## Your assignment
Scan the data below for the string "without". Show every line where it turns up.

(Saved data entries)

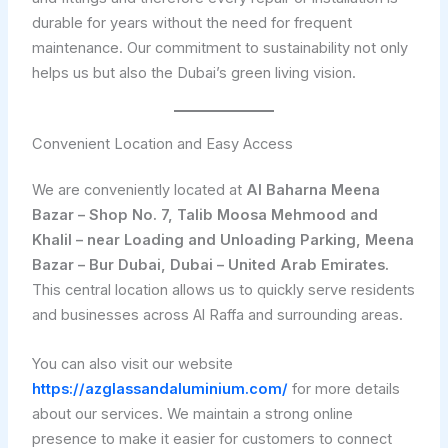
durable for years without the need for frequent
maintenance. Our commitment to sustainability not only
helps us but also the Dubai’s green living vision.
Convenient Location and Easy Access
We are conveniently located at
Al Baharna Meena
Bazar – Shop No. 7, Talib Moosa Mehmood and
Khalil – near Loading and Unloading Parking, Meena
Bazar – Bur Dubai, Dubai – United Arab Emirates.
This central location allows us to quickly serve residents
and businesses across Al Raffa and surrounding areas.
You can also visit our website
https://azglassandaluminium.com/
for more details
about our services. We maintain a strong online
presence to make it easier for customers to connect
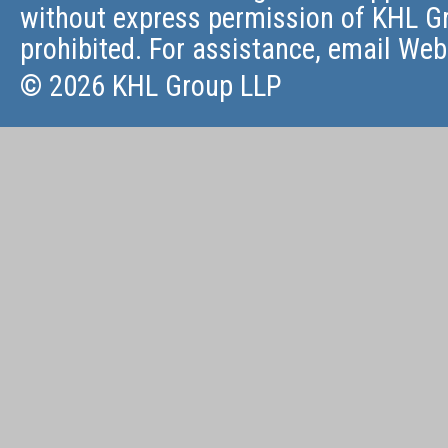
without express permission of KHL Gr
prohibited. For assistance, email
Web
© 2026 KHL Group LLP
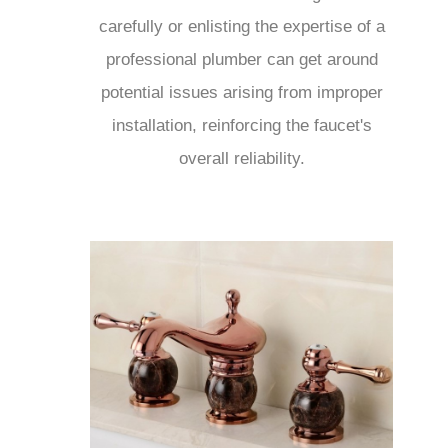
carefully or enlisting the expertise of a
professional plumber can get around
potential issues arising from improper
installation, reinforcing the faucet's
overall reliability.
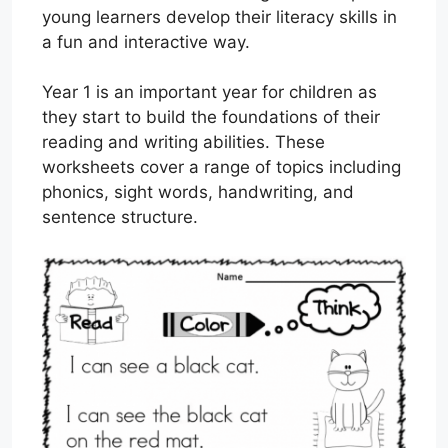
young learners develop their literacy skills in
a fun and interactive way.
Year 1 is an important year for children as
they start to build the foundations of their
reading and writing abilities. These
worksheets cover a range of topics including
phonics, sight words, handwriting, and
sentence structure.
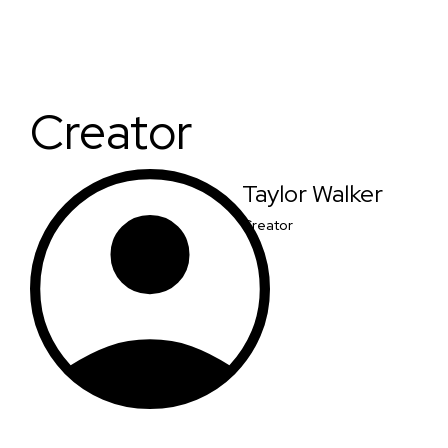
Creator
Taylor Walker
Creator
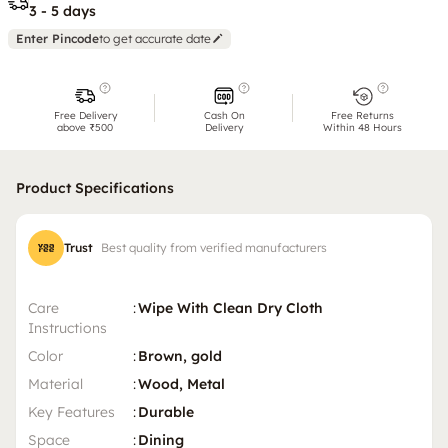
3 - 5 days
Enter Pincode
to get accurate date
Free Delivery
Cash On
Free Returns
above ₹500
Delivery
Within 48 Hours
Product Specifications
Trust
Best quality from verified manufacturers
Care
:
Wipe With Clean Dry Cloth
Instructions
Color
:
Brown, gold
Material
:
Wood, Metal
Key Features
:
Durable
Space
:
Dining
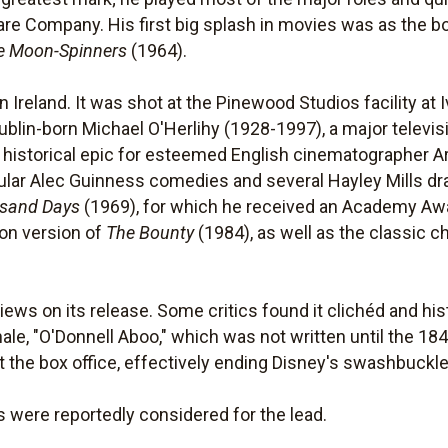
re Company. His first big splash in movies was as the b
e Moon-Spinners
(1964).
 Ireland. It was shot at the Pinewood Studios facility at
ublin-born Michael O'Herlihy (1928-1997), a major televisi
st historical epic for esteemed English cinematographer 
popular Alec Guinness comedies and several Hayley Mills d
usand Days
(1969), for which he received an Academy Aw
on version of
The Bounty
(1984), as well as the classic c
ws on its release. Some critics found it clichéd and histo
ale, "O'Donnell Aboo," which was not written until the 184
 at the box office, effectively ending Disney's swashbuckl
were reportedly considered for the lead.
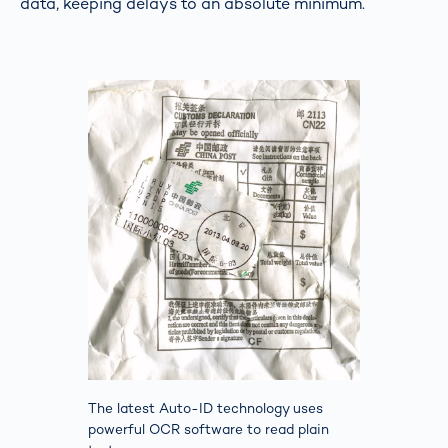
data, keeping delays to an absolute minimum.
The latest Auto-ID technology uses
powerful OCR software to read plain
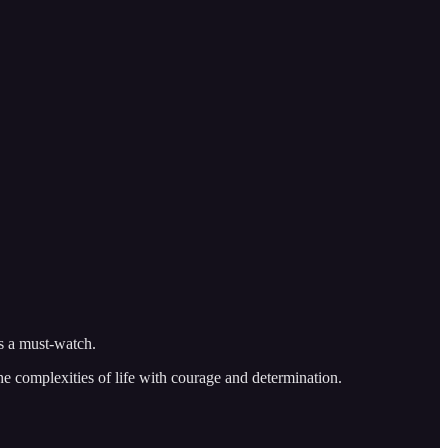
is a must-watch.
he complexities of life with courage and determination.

## Solution below
durable for years without the need for frequent
without express permission of KHL Gr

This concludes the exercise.